Ikusasa Sustainable Community Development: Over the years AFSA has supported a number of community development and economic strengthening projects that extend beyond HIV/AIDS, as it had become clearly evident that unemployment, poverty and food insecurity rendered communities in such circumstances especially vulnerable to HIV/AIDS, TB and a range of poor health outcomes. In 2014 AFSA set up a new division within AFSA known as Ikusasa (the Zulu word for Tomorrow) to manage these type of projects which included amongst others: food security, climate smart agriculture, water harvesting, financial literacy and economic strengthening (savings clubs and cooperatives); construction and maintenance projects for social infrastructure, and training of traditional leaders on environmental land use. This work has been funded and supported through the KZN Department of Social Development, the KZN Department of Agriculture and Rural Development, Irish Aid, and the British High Commission.

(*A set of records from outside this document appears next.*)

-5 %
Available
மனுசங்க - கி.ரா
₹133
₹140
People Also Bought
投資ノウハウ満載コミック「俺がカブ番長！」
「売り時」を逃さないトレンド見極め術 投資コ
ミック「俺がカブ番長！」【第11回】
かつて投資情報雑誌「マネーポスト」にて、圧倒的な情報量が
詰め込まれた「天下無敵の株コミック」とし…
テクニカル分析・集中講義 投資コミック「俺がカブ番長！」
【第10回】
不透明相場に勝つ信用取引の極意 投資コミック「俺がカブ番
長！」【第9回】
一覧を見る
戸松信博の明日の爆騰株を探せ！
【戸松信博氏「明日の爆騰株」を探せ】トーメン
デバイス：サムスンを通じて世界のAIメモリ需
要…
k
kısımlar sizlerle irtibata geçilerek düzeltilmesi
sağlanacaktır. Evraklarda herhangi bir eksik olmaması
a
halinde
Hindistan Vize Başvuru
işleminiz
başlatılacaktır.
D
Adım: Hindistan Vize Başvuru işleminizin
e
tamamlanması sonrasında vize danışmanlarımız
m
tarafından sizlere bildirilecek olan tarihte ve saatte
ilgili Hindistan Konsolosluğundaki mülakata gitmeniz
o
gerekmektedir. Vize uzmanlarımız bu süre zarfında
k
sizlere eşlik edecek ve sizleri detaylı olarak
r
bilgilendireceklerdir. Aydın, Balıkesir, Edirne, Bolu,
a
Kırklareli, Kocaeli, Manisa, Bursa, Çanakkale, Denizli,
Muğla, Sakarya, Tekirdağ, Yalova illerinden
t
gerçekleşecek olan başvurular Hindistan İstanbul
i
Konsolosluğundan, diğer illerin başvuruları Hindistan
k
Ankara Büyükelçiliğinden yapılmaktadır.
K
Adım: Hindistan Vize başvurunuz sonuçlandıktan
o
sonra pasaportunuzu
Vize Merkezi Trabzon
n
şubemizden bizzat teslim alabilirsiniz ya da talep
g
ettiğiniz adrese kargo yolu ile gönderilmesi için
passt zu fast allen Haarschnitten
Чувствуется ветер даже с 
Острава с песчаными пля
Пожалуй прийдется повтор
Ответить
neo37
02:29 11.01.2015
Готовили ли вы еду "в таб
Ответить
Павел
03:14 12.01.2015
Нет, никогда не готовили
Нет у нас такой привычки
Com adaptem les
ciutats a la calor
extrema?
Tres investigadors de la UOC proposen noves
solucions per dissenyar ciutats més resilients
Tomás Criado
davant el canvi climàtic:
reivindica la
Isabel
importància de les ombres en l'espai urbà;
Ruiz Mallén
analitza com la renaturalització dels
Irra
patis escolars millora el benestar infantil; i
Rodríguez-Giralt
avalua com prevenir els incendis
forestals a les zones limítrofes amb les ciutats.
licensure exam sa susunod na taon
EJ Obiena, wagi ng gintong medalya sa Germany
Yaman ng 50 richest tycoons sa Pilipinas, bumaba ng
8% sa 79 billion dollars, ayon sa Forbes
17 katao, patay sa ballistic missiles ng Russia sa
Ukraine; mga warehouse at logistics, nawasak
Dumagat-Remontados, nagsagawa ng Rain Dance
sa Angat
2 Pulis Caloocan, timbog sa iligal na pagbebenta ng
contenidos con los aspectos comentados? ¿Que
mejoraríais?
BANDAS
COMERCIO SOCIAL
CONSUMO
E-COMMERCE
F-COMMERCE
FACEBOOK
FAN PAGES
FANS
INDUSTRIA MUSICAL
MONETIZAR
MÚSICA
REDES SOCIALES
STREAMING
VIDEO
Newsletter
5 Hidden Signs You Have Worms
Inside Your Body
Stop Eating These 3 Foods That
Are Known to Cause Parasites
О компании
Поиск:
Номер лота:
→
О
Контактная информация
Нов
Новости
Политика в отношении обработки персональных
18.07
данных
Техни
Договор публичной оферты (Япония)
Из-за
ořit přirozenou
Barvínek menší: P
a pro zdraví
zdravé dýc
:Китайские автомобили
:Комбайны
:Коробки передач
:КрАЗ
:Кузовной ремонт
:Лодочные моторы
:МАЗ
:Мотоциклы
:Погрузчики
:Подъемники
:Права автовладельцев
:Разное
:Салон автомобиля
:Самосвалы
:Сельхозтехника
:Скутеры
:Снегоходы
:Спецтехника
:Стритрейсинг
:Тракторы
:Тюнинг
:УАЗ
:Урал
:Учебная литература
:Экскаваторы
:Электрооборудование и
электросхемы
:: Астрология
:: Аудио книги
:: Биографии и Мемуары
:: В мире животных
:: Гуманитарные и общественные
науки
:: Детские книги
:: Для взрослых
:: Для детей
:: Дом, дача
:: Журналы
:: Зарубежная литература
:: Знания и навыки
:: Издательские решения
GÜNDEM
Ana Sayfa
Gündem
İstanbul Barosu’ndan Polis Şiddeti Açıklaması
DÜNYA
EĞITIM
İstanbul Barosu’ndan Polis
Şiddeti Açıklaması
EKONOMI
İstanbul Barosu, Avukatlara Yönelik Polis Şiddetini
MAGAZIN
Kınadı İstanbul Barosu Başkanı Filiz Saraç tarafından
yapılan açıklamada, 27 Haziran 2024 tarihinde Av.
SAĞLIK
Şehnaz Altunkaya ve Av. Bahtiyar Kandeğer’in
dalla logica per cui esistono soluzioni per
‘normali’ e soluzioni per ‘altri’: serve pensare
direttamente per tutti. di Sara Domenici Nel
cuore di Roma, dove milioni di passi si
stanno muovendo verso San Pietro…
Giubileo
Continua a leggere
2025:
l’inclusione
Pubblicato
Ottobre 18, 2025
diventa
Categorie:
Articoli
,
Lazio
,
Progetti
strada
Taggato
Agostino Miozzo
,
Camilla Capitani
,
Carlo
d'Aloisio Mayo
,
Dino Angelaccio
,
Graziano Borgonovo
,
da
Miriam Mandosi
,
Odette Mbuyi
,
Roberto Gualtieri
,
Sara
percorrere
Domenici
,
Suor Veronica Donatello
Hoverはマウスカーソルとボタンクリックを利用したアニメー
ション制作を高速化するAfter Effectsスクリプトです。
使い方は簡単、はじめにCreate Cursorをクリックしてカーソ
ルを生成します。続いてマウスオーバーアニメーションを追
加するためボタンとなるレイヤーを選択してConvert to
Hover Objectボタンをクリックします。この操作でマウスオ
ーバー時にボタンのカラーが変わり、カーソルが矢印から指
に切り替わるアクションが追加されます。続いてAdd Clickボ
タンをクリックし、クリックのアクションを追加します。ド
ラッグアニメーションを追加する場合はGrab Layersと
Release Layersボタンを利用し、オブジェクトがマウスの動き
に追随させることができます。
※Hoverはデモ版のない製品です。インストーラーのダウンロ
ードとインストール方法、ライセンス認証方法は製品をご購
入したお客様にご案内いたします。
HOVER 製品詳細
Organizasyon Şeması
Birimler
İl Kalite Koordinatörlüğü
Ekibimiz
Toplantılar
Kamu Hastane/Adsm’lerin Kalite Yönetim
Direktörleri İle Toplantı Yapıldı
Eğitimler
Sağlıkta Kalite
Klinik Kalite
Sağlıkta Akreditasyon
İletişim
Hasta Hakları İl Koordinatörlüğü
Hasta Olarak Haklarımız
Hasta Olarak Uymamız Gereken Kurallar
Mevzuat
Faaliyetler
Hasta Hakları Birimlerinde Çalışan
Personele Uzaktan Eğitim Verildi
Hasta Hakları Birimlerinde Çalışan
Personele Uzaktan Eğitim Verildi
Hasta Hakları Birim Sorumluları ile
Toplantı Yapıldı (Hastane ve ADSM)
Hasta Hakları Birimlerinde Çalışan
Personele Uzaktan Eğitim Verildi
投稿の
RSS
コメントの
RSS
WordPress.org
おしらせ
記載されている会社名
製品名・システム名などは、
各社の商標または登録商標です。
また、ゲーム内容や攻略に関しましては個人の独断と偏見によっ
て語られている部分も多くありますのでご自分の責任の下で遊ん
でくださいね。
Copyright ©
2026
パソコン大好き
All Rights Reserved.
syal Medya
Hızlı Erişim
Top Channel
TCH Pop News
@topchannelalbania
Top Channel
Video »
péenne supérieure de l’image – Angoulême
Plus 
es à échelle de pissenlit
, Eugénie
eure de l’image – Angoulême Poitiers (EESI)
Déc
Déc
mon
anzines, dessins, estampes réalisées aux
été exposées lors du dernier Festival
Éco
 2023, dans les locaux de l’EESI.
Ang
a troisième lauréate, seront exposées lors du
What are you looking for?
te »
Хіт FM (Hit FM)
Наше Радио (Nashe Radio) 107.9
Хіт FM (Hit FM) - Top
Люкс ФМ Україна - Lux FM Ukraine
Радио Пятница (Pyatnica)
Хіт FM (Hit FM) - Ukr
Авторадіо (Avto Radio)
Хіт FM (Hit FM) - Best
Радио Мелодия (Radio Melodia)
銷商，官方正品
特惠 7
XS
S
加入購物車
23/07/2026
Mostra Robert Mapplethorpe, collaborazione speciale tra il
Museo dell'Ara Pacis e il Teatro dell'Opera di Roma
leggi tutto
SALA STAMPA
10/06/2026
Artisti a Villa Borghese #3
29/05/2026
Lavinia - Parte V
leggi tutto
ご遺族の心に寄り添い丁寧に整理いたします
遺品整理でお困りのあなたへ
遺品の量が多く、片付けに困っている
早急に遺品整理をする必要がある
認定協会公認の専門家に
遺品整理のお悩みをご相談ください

In 2015 AFSA was selected by the Country Coordinating Mechanism as one of eight Principal Recipients for the Global Fund Grant to South Africa for the period April 2016 to March 2019. In 2016 AFSA was contracted by the Global Fund to manage the implementation of the following components of the Grant:
Prevention programs for other vulnerable populations
Prevention programs for adolescents and youth, in and out of school
Community Systems Strengthening – in KwaZulu Natal, Mpumalanga and Limpopo
AFSA’s appointment as a Principal Recipient for the Global Fund grant necessitated accelerated organisational change to achieve rapid scale up and meet the program deliverables.
AFSA, over the course of its history, has managed funding grants totalling R900 million and has supported and worked with 500 sub-recipients and community partners across 60 local and 6 metropolitan municipalities in South Africa.